▸ **EXERCISE PROMPT**
Copy all data exactly. Skip pictures.

▸ **EXERCISE MATERIALS**
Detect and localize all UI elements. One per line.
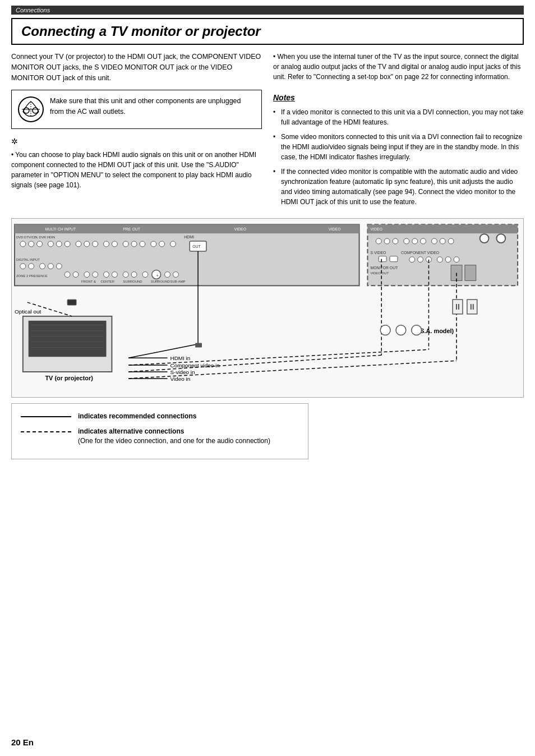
svg-point-16 <box>64 241 70 247</box>
svg-point-31 <box>376 238 381 244</box>
svg-text:SURROUND: SURROUND <box>151 280 170 283</box>
svg-point-21 <box>112 241 117 247</box>
svg-point-68 <box>84 272 90 278</box>
svg-text:HDMI: HDMI <box>184 235 194 239</box>
svg-point-46 <box>409 257 415 262</box>
note-item-1: If a video monitor is connected to this … <box>273 107 524 127</box>
tip-text: You can choose to play back HDMI audio s… <box>11 151 256 189</box>
tip-symbol: ✲ <box>11 136 262 147</box>
svg-rect-28 <box>367 224 518 285</box>
svg-text:PRE OUT: PRE OUT <box>123 227 141 231</box>
svg-point-77 <box>173 272 178 278</box>
legend-dashed-sublabel: (One for the video connection, and one f… <box>78 437 270 445</box>
legend-solid-line <box>21 416 71 417</box>
svg-point-63 <box>48 264 53 269</box>
svg-point-34 <box>404 238 409 244</box>
svg-rect-29 <box>367 224 518 233</box>
notes-title: Notes <box>273 92 524 104</box>
svg-point-26 <box>159 241 165 247</box>
svg-point-20 <box>104 241 109 247</box>
svg-text:–: – <box>156 278 159 282</box>
intro-right-bullet: • When you use the internal tuner of the… <box>273 52 524 82</box>
svg-text:Optical out: Optical out <box>15 308 41 315</box>
svg-text:DIGITAL INPUT: DIGITAL INPUT <box>16 258 40 261</box>
svg-point-71 <box>112 272 117 278</box>
svg-point-72 <box>123 272 128 278</box>
section-header: Connections <box>11 6 524 15</box>
legend-dashed-text: indicates alternative connections (One f… <box>78 427 270 446</box>
svg-point-50 <box>445 257 451 262</box>
svg-point-35 <box>412 238 418 244</box>
svg-text:VIDEO: VIDEO <box>370 227 382 231</box>
svg-point-74 <box>142 272 148 278</box>
svg-point-69 <box>93 272 98 278</box>
svg-point-66 <box>64 272 70 278</box>
note-text-3: If the connected video monitor is compat… <box>281 168 518 206</box>
svg-point-47 <box>418 257 423 262</box>
svg-point-2 <box>33 108 38 113</box>
warning-text: Make sure that this unit and other compo… <box>50 96 256 117</box>
svg-text:DVD DTV/CBL DVR HDIN: DVD DTV/CBL DVR HDIN <box>16 236 55 239</box>
svg-point-49 <box>437 257 442 262</box>
svg-point-60 <box>20 264 26 269</box>
svg-point-111 <box>412 325 422 335</box>
svg-point-11 <box>20 241 26 247</box>
svg-text:+: + <box>156 274 159 278</box>
svg-point-62 <box>40 264 45 269</box>
note-text-1: If a video monitor is connected to this … <box>281 108 523 126</box>
svg-text:VIDEO OUT: VIDEO OUT <box>370 271 389 275</box>
legend-dashed-line <box>21 431 71 432</box>
svg-rect-44 <box>390 256 398 262</box>
tip-bullet: • You can choose to play back HDMI audio… <box>11 150 262 190</box>
svg-point-76 <box>165 272 170 278</box>
warning-message: Make sure that this unit and other compo… <box>50 97 241 116</box>
note-item-3: If the connected video monitor is compat… <box>273 167 524 207</box>
warning-icon <box>17 96 44 123</box>
svg-rect-87 <box>29 321 107 357</box>
svg-text:CENTER: CENTER <box>101 280 115 283</box>
intro-right: • When you use the internal tuner of the… <box>273 52 524 211</box>
svg-text:TV (or projector): TV (or projector) <box>45 375 93 381</box>
svg-point-51 <box>454 257 459 262</box>
svg-point-22 <box>123 241 128 247</box>
svg-point-64 <box>56 264 62 269</box>
svg-text:ZONE 2 PRESENCE: ZONE 2 PRESENCE <box>16 274 48 278</box>
section-header-text: Connections <box>16 7 50 13</box>
svg-point-73 <box>131 272 137 278</box>
notes-list: If a video monitor is connected to this … <box>273 107 524 207</box>
svg-point-67 <box>73 272 79 278</box>
title-text: Connecting a TV monitor or projector <box>21 24 261 39</box>
svg-point-61 <box>29 264 34 269</box>
svg-point-33 <box>393 238 398 244</box>
svg-text:SUB-AMP: SUB-AMP <box>170 280 186 283</box>
svg-point-14 <box>48 241 53 247</box>
svg-rect-55 <box>465 265 476 281</box>
svg-rect-85 <box>67 299 76 305</box>
warning-box: Make sure that this unit and other compo… <box>11 90 262 129</box>
svg-rect-108 <box>195 343 202 347</box>
svg-point-12 <box>29 241 34 247</box>
intro-left: Connect your TV (or projector) to the HD… <box>11 52 262 211</box>
svg-text:HDMI in: HDMI in <box>170 355 191 361</box>
svg-point-23 <box>131 241 137 247</box>
svg-point-25 <box>151 241 156 247</box>
connection-diagram: MULTI CH INPUT PRE OUT VIDEO VIDEO DVD D… <box>11 218 524 398</box>
svg-point-36 <box>421 238 426 244</box>
notes-section: Notes If a video monitor is connected to… <box>273 92 524 207</box>
svg-point-1 <box>24 108 29 113</box>
svg-point-27 <box>170 241 176 247</box>
svg-text:Component video in: Component video in <box>170 362 220 368</box>
note-text-2: Some video monitors connected to this un… <box>281 133 522 161</box>
svg-point-15 <box>56 241 62 247</box>
legend-dashed-item: indicates alternative connections (One f… <box>21 427 299 446</box>
svg-point-37 <box>431 238 437 244</box>
svg-text:MULTI CH INPUT: MULTI CH INPUT <box>45 227 76 231</box>
legend-solid-text: indicates recommended connections <box>78 412 196 421</box>
svg-point-32 <box>384 238 390 244</box>
svg-point-19 <box>93 241 98 247</box>
svg-rect-43 <box>379 256 386 262</box>
svg-text:OUT: OUT <box>192 245 201 248</box>
svg-text:SURROUND: SURROUND <box>123 280 142 283</box>
svg-text:MONITOR OUT: MONITOR OUT <box>370 266 398 270</box>
legend-box: indicates recommended connections indica… <box>11 403 308 459</box>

▸ **RESULT FOR THIS TASK**
Detect and localize all UI elements. One per line.
svg-point-16 <box>64 241 70 247</box>
svg-point-31 <box>376 238 381 244</box>
svg-text:SURROUND: SURROUND <box>151 280 170 283</box>
svg-point-21 <box>112 241 117 247</box>
svg-point-68 <box>84 272 90 278</box>
svg-text:HDMI: HDMI <box>184 235 194 239</box>
svg-point-46 <box>409 257 415 262</box>
note-item-1: If a video monitor is connected to this … <box>273 107 524 127</box>
tip-text: You can choose to play back HDMI audio s… <box>11 151 256 189</box>
tip-symbol: ✲ <box>11 136 262 147</box>
svg-rect-28 <box>367 224 518 285</box>
svg-text:PRE OUT: PRE OUT <box>123 227 141 231</box>
svg-point-77 <box>173 272 178 278</box>
legend-dashed-sublabel: (One for the video connection, and one f… <box>78 437 270 445</box>
legend-solid-line <box>21 416 71 417</box>
svg-point-63 <box>48 264 53 269</box>
svg-point-34 <box>404 238 409 244</box>
svg-rect-29 <box>367 224 518 233</box>
notes-title: Notes <box>273 92 524 104</box>
svg-point-26 <box>159 241 165 247</box>
svg-point-20 <box>104 241 109 247</box>
svg-text:–: – <box>156 278 159 282</box>
intro-right-bullet: • When you use the internal tuner of the… <box>273 52 524 82</box>
svg-text:Optical out: Optical out <box>15 308 41 315</box>
svg-text:DIGITAL INPUT: DIGITAL INPUT <box>16 258 40 261</box>
svg-point-71 <box>112 272 117 278</box>
svg-point-72 <box>123 272 128 278</box>
section-header: Connections <box>11 6 524 15</box>
legend-dashed-text: indicates alternative connections (One f… <box>78 427 270 446</box>
svg-point-50 <box>445 257 451 262</box>
svg-point-35 <box>412 238 418 244</box>
svg-text:VIDEO: VIDEO <box>370 227 382 231</box>
svg-point-74 <box>142 272 148 278</box>
svg-point-69 <box>93 272 98 278</box>
svg-point-66 <box>64 272 70 278</box>
note-text-3: If the connected video monitor is compat… <box>281 168 518 206</box>
svg-point-47 <box>418 257 423 262</box>
svg-point-2 <box>33 108 38 113</box>
warning-text: Make sure that this unit and other compo… <box>50 96 256 117</box>
svg-text:DVD DTV/CBL DVR HDIN: DVD DTV/CBL DVR HDIN <box>16 236 55 239</box>
svg-point-49 <box>437 257 442 262</box>
svg-point-60 <box>20 264 26 269</box>
svg-point-111 <box>412 325 422 335</box>
svg-point-11 <box>20 241 26 247</box>
svg-text:+: + <box>156 274 159 278</box>
svg-point-62 <box>40 264 45 269</box>
note-text-1: If a video monitor is connected to this … <box>281 108 523 126</box>
svg-text:VIDEO OUT: VIDEO OUT <box>370 271 389 275</box>
legend-dashed-line <box>21 431 71 432</box>
svg-rect-44 <box>390 256 398 262</box>
tip-bullet: • You can choose to play back HDMI audio… <box>11 150 262 190</box>
svg-point-76 <box>165 272 170 278</box>
warning-message: Make sure that this unit and other compo… <box>50 97 241 116</box>
note-item-3: If the connected video monitor is compat… <box>273 167 524 207</box>
warning-icon <box>17 96 44 123</box>
svg-rect-87 <box>29 321 107 357</box>
svg-text:CENTER: CENTER <box>101 280 115 283</box>
intro-right: • When you use the internal tuner of the… <box>273 52 524 211</box>
svg-text:TV (or projector): TV (or projector) <box>45 375 93 381</box>
svg-point-51 <box>454 257 459 262</box>
svg-point-22 <box>123 241 128 247</box>
svg-point-64 <box>56 264 62 269</box>
svg-text:ZONE 2 PRESENCE: ZONE 2 PRESENCE <box>16 274 48 278</box>
section-header-text: Connections <box>16 7 50 13</box>
svg-point-73 <box>131 272 137 278</box>
notes-list: If a video monitor is connected to this … <box>273 107 524 207</box>
svg-point-67 <box>73 272 79 278</box>
title-text: Connecting a TV monitor or projector <box>21 24 261 39</box>
svg-point-61 <box>29 264 34 269</box>
svg-point-33 <box>393 238 398 244</box>
svg-text:SUB-AMP: SUB-AMP <box>170 280 186 283</box>
svg-point-14 <box>48 241 53 247</box>
svg-rect-55 <box>465 265 476 281</box>
svg-rect-85 <box>67 299 76 305</box>
warning-box: Make sure that this unit and other compo… <box>11 90 262 129</box>
svg-rect-108 <box>195 343 202 347</box>
svg-point-12 <box>29 241 34 247</box>
intro-left: Connect your TV (or projector) to the HD… <box>11 52 262 211</box>
svg-text:HDMI in: HDMI in <box>170 355 191 361</box>
svg-point-23 <box>131 241 137 247</box>
svg-point-25 <box>151 241 156 247</box>
connection-diagram: MULTI CH INPUT PRE OUT VIDEO VIDEO DVD D… <box>11 218 524 398</box>
svg-point-36 <box>421 238 426 244</box>
notes-section: Notes If a video monitor is connected to… <box>273 92 524 207</box>
svg-point-1 <box>24 108 29 113</box>
svg-point-27 <box>170 241 176 247</box>
svg-text:Component video in: Component video in <box>170 362 220 368</box>
note-text-2: Some video monitors connected to this un… <box>281 133 522 161</box>
svg-point-15 <box>56 241 62 247</box>
legend-dashed-item: indicates alternative connections (One f… <box>21 427 299 446</box>
svg-point-37 <box>431 238 437 244</box>
svg-text:MULTI CH INPUT: MULTI CH INPUT <box>45 227 76 231</box>
legend-solid-text: indicates recommended connections <box>78 412 196 421</box>
svg-point-32 <box>384 238 390 244</box>
svg-point-19 <box>93 241 98 247</box>
svg-rect-43 <box>379 256 386 262</box>
svg-text:OUT: OUT <box>192 245 201 248</box>
svg-text:SURROUND: SURROUND <box>123 280 142 283</box>
svg-text:MONITOR OUT: MONITOR OUT <box>370 266 398 270</box>
legend-box: indicates recommended connections indica… <box>11 403 308 459</box>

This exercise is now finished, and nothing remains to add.